-- Opening Marker --
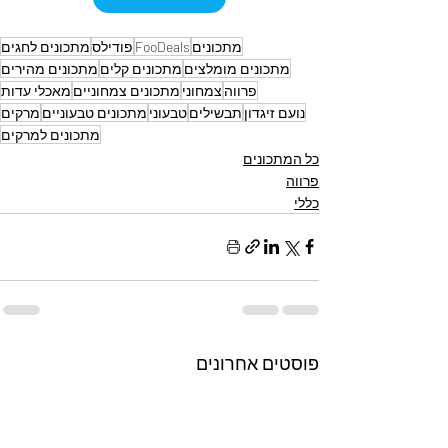
מתכונים
FooDeals
פודילס
מתכונים לחגים
מתכונים מומלצים
מתכונים קלים
מתכונים מהירים
פרווה
צמחוני
מתכונים צמחוניים
מאכלי עדות
נועם זיגדון
תבשילים
טבעוני
מתכונים טבעוניים
מרקים
מתכונים למרקים
כל המתכונים
פרווה
כללי
פוסטים אחרונים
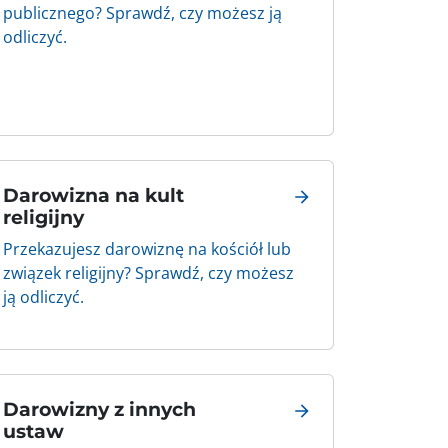
publicznego? Sprawdź, czy możesz ją
odliczyć.
Darowizna na kult
religijny
Przekazujesz darowiznę na kościół lub
związek religijny? Sprawdź, czy możesz
ją odliczyć.
Darowizny z innych
ustaw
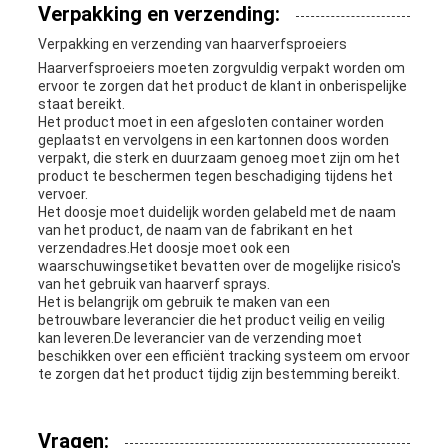
Verpakking en verzending:
Verpakking en verzending van haarverfsproeiers
Haarverfsproeiers moeten zorgvuldig verpakt worden om
ervoor te zorgen dat het product de klant in onberispelijke
staat bereikt.
Het product moet in een afgesloten container worden
geplaatst en vervolgens in een kartonnen doos worden
verpakt, die sterk en duurzaam genoeg moet zijn om het
product te beschermen tegen beschadiging tijdens het
vervoer.
Het doosje moet duidelijk worden gelabeld met de naam
van het product, de naam van de fabrikant en het
verzendadres.Het doosje moet ook een
waarschuwingsetiket bevatten over de mogelijke risico's
van het gebruik van haarverf sprays.
Het is belangrijk om gebruik te maken van een
betrouwbare leverancier die het product veilig en veilig
kan leveren.De leverancier van de verzending moet
beschikken over een efficiënt tracking systeem om ervoor
te zorgen dat het product tijdig zijn bestemming bereikt.
Vragen:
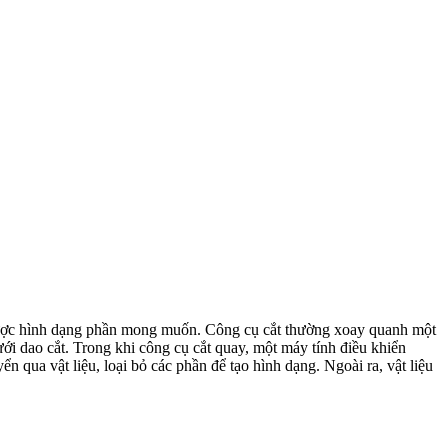
t được hình dạng phần mong muốn. Công cụ cắt thường xoay quanh một
ưới dao cắt. Trong khi công cụ cắt quay, một máy tính điều khiển
 qua vật liệu, loại bỏ các phần để tạo hình dạng. Ngoài ra, vật liệu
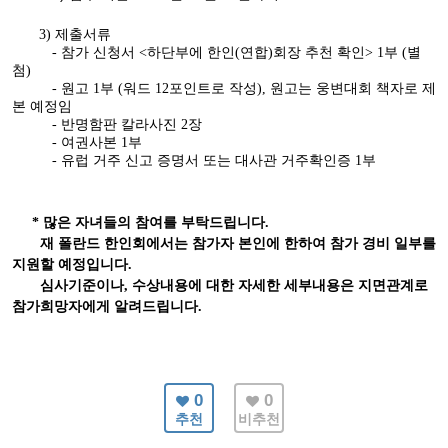
3)
제출서류
-
참가 신청서
<
하단부에 한인
(
연합
)
회장 추천 확인
> 1
부
(
별
첨
)
-
원고
1
부
(
워드
12
포인트로 작성
),
원고는 웅변대회 책자로 제
본 예정임
-
반명함판 칼라사진
2
장
-
여권사
본
1
부
-
유럽 거주 신고 증명서 또는 대사관 거주확인증
1
부
* 많은 자녀들의 참여를 부탁드립니다.
재 폴란드 한인회에서는 참가자 본인에 한하여 참가 경비 일부를
지원할 예정입니다.
심사기준이나, 수상내용에 대한 자세한 세부내용은 지면관계로
참가희망자에게 알려드립니다.
0
0
추천
비추천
-- Closing Marker --
Problem requirements | Word for word, restate all of the entries above and leave each picture out.

Response |
מתכונים
FooDeals
פודילס
מתכונים לחגים
מתכונים מומלצים
מתכונים קלים
מתכונים מהירים
פרווה
צמחוני
מתכונים צמחוניים
מאכלי עדות
נועם זיגדון
תבשילים
טבעוני
מתכונים טבעוניים
מרקים
מתכונים למרקים
כל המתכונים
פרווה
כללי
פוסטים אחרונים
publicznego? Sprawdź, czy możesz ją
odliczyć.
Darowizna na kult
religijny
Przekazujesz darowiznę na kościół lub
związek religijny? Sprawdź, czy możesz
ją odliczyć.
Darowizny z innych
ustaw
Verpakking en verzending:
Verpakking en verzending van haarverfsproeiers
Haarverfsproeiers moeten zorgvuldig verpakt worden om
ervoor te zorgen dat het product de klant in onberispelijke
staat bereikt.
Het product moet in een afgesloten container worden
geplaatst en vervolgens in een kartonnen doos worden
verpakt, die sterk en duurzaam genoeg moet zijn om het
product te beschermen tegen beschadiging tijdens het
vervoer.
Het doosje moet duidelijk worden gelabeld met de naam
van het product, de naam van de fabrikant en het
verzendadres.Het doosje moet ook een
waarschuwingsetiket bevatten over de mogelijke risico's
van het gebruik van haarverf sprays.
Het is belangrijk om gebruik te maken van een
betrouwbare leverancier die het product veilig en veilig
kan leveren.De leverancier van de verzending moet
beschikken over een efficiënt tracking systeem om ervoor
te zorgen dat het product tijdig zijn bestemming bereikt.
Vragen:
t được hình dạng phần mong muốn. Công cụ cắt thường xoay quanh một
ưới dao cắt. Trong khi công cụ cắt quay, một máy tính điều khiển
 qua vật liệu, loại bỏ các phần để tạo hình dạng. Ngoài ra, vật liệu
3)
제출서류
-
참가 신청서
<
하단부에 한인
(
연합
)
회장 추천 확인
> 1
부
(
별
첨
)
-
원고
1
부
(
워드
12
포인트로 작성
),
원고는 웅변대회 책자로 제
본 예정임
-
반명함판 칼라사진
2
장
-
여권사
본
1
부
-
유럽 거주 신고 증명서 또는 대사관 거주확인증
1
부
* 많은 자녀들의 참여를 부탁드립니다.
재 폴란드 한인회에서는 참가자 본인에 한하여 참가 경비 일부를
지원할 예정입니다.
심사기준이나, 수상내용에 대한 자세한 세부내용은 지면관계로
참가희망자에게 알려드립니다.
0
0
추천
비추천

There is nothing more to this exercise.